The central metaphor of the period is, tellingly, a psychological one: shell shock. A post-traumatic phenomenon that one can, with a bit of poetic license, plausibly describe as the grandfather of PTSD, shell shock essentially began as a response to the horrors of twentieth-century technology—“the shock of the shell.” Partly because of its catchiness as a phrase, it went on to become something of a catchall for any English-speaking soldier suffering from a war-related psychiatric disorder, even after its early champions distanced themselves from it.
(The Germans and the French both had their own versions of shell shock—
Kriegshysterie
and
choc traumatique
—but the terms never quite caught on.) Many of the symptoms associated with shell shock would be familiar to today's PTSD sufferers—a coarse shaking of the hands, nightmares, jumpiness, and in the worst cases hysterical deafness, blindness, and mutism.
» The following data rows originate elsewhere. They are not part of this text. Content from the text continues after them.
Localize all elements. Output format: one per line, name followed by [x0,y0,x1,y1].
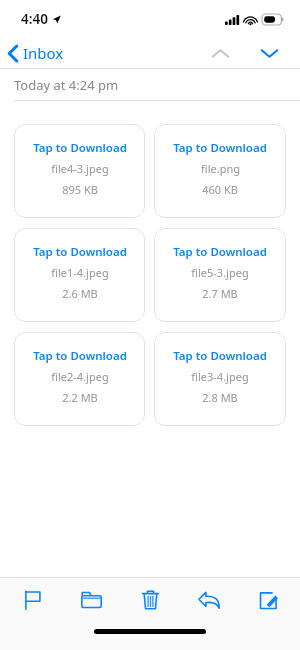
staticText: 2.6 MB [62,286,98,301]
button[interactable]: Reply [183,578,235,622]
button[interactable]: Tap to Download [14,332,145,426]
button[interactable]: Flag [6,578,58,622]
staticText: file.png [201,161,240,176]
staticText: Tap to Download [33,348,127,364]
button[interactable]: Inbox [0,40,72,66]
staticText: Tap to Download [173,140,267,156]
button[interactable]: Tap to Download [154,332,286,426]
button[interactable]: Tap to Download [14,228,145,322]
staticText: Tap to Download [173,348,267,364]
staticText: Tap to Download [33,140,127,156]
button[interactable]: Next message [251,43,288,64]
button[interactable]: Compose [242,578,294,622]
button[interactable]: Tap to Download [154,228,286,322]
staticText: 460 KB [202,182,238,197]
staticText: 895 KB [62,182,98,197]
button[interactable]: Tap to Download [14,124,145,218]
button[interactable]: Previous message [202,43,239,64]
staticText: file5-3.jpeg [191,265,249,280]
button[interactable]: Delete [124,578,176,622]
staticText: 2.8 MB [202,390,238,405]
staticText: file2-4.jpeg [51,369,109,384]
staticText: file1-4.jpeg [51,265,109,280]
staticText: file4-3.jpeg [51,161,109,176]
staticText: 2.2 MB [62,390,98,405]
staticText: 4:40 [21,10,48,28]
staticText: Tap to Download [33,244,127,260]
staticText: Today at 4:24 pm [14,76,119,94]
staticText: 2.7 MB [202,286,238,301]
button[interactable]: Move to folder [65,578,117,622]
staticText: file3-4.jpeg [191,369,249,384]
staticText: Inbox [23,43,64,63]
button[interactable]: Tap to Download [154,124,286,218]
staticText: Tap to Download [173,244,267,260]
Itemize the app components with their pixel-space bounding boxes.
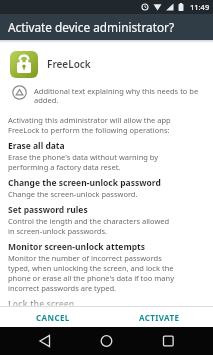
staticText: Change the screen-unlock password	[8, 177, 161, 189]
staticText: Activating this administrator will allow…	[8, 115, 171, 135]
button[interactable]	[71, 327, 142, 355]
staticText: Erase the phone's data without warning b…	[8, 152, 159, 172]
staticText: Monitor the number of incorrect password…	[8, 253, 175, 293]
button[interactable]	[142, 327, 213, 355]
staticText: Change the screen-unlock password.	[8, 189, 138, 199]
staticText: Set password rules	[8, 204, 88, 216]
staticText: Additional text explaining why this need…	[34, 86, 199, 106]
staticText: Monitor screen-unlock attempts	[8, 241, 146, 253]
button[interactable]: ACTIVATE	[106, 307, 213, 327]
button[interactable]	[0, 327, 71, 355]
staticText: Control the length and the characters al…	[8, 216, 170, 236]
button[interactable]: CANCEL	[0, 307, 106, 327]
staticText: ACTIVATE	[139, 312, 180, 323]
staticText: Activate device administrator?	[8, 19, 175, 35]
staticText: CANCEL	[36, 312, 70, 323]
staticText: Lock the screen	[8, 298, 75, 306]
staticText: FreeLock	[47, 57, 91, 71]
staticText: Erase all data	[8, 140, 65, 152]
staticText: 11:49	[190, 2, 210, 12]
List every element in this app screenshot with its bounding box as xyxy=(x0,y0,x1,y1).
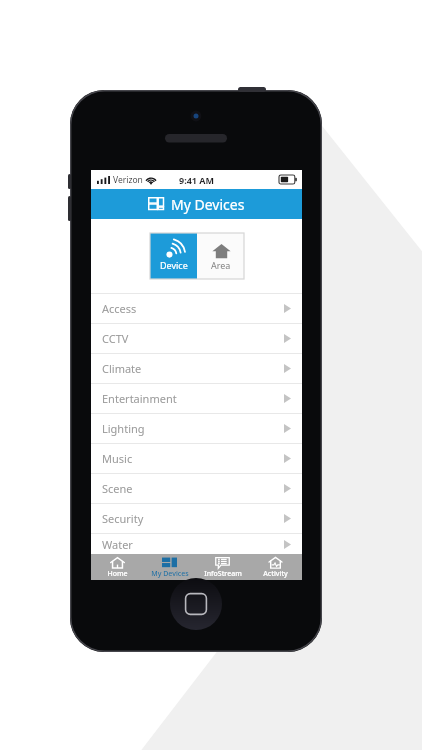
staticText: CCTV xyxy=(102,331,129,346)
button[interactable]: My Devices xyxy=(91,189,302,219)
staticText: Verizon xyxy=(113,174,143,186)
staticText: InfoStream xyxy=(204,569,242,579)
staticText: Climate xyxy=(102,361,142,376)
button[interactable]: Entertainment xyxy=(91,384,302,413)
staticText: Activity xyxy=(263,569,288,579)
button[interactable]: CCTV xyxy=(91,324,302,353)
staticText: 9:41 AM xyxy=(179,174,215,186)
staticText: Entertainment xyxy=(102,391,177,406)
button[interactable]: Scene xyxy=(91,474,302,503)
button[interactable]: Area xyxy=(197,233,244,279)
button[interactable]: Access xyxy=(91,294,302,323)
button[interactable]: Climate xyxy=(91,354,302,383)
button[interactable]: Device xyxy=(150,233,197,279)
staticText: Scene xyxy=(102,481,133,496)
staticText: Home xyxy=(107,569,128,579)
button[interactable]: Home xyxy=(91,554,143,580)
staticText: Music xyxy=(102,451,133,466)
staticText: My Devices xyxy=(171,195,245,214)
staticText: Area xyxy=(211,259,231,271)
button[interactable]: Water xyxy=(91,534,302,554)
staticText: Water xyxy=(102,537,133,552)
staticText: My Devices xyxy=(151,569,189,579)
button[interactable]: Security xyxy=(91,504,302,533)
button[interactable]: InfoStream xyxy=(196,554,249,580)
staticText: Security xyxy=(102,511,144,526)
button[interactable]: Lighting xyxy=(91,414,302,443)
button[interactable]: Activity xyxy=(249,554,302,580)
staticText: Access xyxy=(102,301,137,316)
staticText: Lighting xyxy=(102,421,145,436)
button[interactable]: Music xyxy=(91,444,302,473)
button[interactable]: My Devices xyxy=(143,554,196,580)
staticText: Device xyxy=(160,259,188,271)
In addition to its gross historical impact, the war changed our basic view of human endurance. Before the war, a man was, in large measure, the captain of his fate. After the war, this view was colored by the fact that against the iron tide of industrialization, the lone man didn't stand a chance. The war killed eight million people, and in the process it killed off a number of popularly held beliefs about martial glory, manly honor, and the benefits of military service. From a psychological standpoint, the war destroyed the idea that a determined person can survive any adversity with their mind intact, that a “good” person can and will always overcome their circumstances. The war severely damaged the notion that post-traumatic sanity was a choice and that simply by not dwelling on the past, by “moving on,” one could remain healthy and whole.

While World War I did not bring PTSD into existence, it is inconceivable without it. The war disillusioned tens of millions of people, and in retrospect it can be seen as the opening engagement of a “war of nerves” that culminated sixty-six years later in PTSD's introduction to the DSM. The first conflict where war neuroses were officially identified and treated, World War I is one of the premier examples of what terror can do to the mind and how human memory, even when damaged in battle, can work to influence history.

One of the primary means for wounded minds to convey their experiences is through literature.
Perhaps unsurprisingly, the icons of shell shock are the poets Wilfred Owen and Siegfried Sassoon, figures who have come to represent not just the tragedy of the Great War but of modern war as a whole. This effect is most pronounced in Great Britain, where people still wear poppies every November in remembrance of the fallen. As Pat Barker, the author of a Booker-winning trilogy of novels dealing with shell shock, said in a 2004 interview in the
Guardian
, “I think the whole British psyche is suffering from the contradiction you see in Sassoon and Wilfred Owen, where the war is both terrible and never to be repeated and at the same time experiences derived from it are given enormous value . . . No one watches war films in quite the way the British do.”